→ Task instructions: Among the records below, find each line containing the word "ZAMBOANGA" and copy it.
--- Entries shown Enclosed Below ---
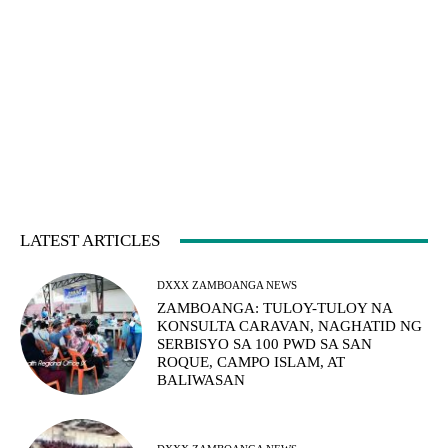
LATEST ARTICLES
DXXX ZAMBOANGA NEWS
ZAMBOANGA: TULOY-TULOY NA
KONSULTA CARAVAN, NAGHATID NG
SERBISYO SA 100 PWD SA SAN
ROQUE, CAMPO ISLAM, AT
BALIWASAN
--- End of Enclosed Entries shown ---
→ Solution below:
DXXX ZAMBOANGA NEWS
ZAMBOANGA: TULOY-TULOY NA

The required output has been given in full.